Fedweek

Federal employee organizations are watching for whether the Trump administration’s budget proposal for fiscal 2019, expected to be released in early February, will recommend paying no federal raise next January as a first step toward a broader overhaul of federal pay policies.

Preliminary documents obtained and released by Senate Democrats indicate that the administration will recommend no raise in January 2019. Another indicator came in the release in late December of a report from the President’s Pay Agent—the heads of OPM, OMB and Labor—which challenged the methodology used in the government’s own data showing that federal employees on average are about 35 percent behind their private sector counterparts in pay.

Those comparisons “fail to reflect the reality of labor market shortages and excesses” and the value of benefits, it said.

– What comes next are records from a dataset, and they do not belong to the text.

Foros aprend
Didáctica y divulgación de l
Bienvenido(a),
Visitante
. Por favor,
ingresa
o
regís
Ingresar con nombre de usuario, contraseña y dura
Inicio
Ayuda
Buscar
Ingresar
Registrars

It cited CBO’s report of last year finding that overall salaries are about comparable—although with less-educated federal employees at an advantage and the most-educated at a disadvantage—and a substantial benefits advantage on the federal employee side primarily due to the value of the defined benefit CSRS and FERS programs.

“Ultimately, we believe in the need for fundamental reforms of the white-collar federal pay system. We believe it is imperative to develop performance-sensitive compensation systems that will contribute to a government that is more citizen-centered, results-oriented, and market-based. We need to empower federal agencies to better manage, develop, and reward employees in order to better serve the American people,” the report said.

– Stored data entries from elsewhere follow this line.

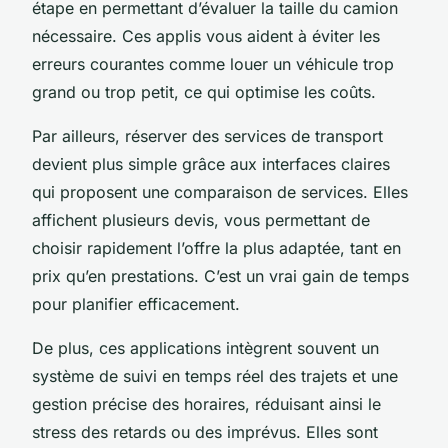
étape en permettant d’évaluer la taille du camion
nécessaire. Ces applis vous aident à éviter les
erreurs courantes comme louer un véhicule trop
grand ou trop petit, ce qui optimise les coûts.
Par ailleurs, réserver des services de transport
devient plus simple grâce aux interfaces claires
qui proposent une comparaison de services. Elles
affichent plusieurs devis, vous permettant de
choisir rapidement l’offre la plus adaptée, tant en
prix qu’en prestations. C’est un vrai gain de temps
pour planifier efficacement.
De plus, ces applications intègrent souvent un
système de suivi en temps réel des trajets et une
gestion précise des horaires, réduisant ainsi le
stress des retards ou des imprévus. Elles sont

Pay for performance redux?

That reflects long-running recommendations – coming primarily, but not exclusively, from fiscal conservatives – to link pay more closely to performance, for example by denying raises to those deemed to be performing unacceptably and paying larger raises to top performers.

The Bush administration had installed such systems at DHS and DoD but the former never got off the ground before being dropped and the latter was repealed early in the Obama administration, primarily due to opposition from unions, after operating for several years for a segment of the DoD workforce.

While a salary rate freeze could be accomplished by agreement of the White House and Congress – as it was for a three-year period during the Obama administration – more substantial changes in pay practices would require a major legislative effort.

Barriers would include the strong differences of opinion over how to properly compare federal employee pay with that of the private sector, whether benefits should be taken into account and if so how they are to be compared, and how to structure a pay for performance system so that it would be trusted as accurate and fair.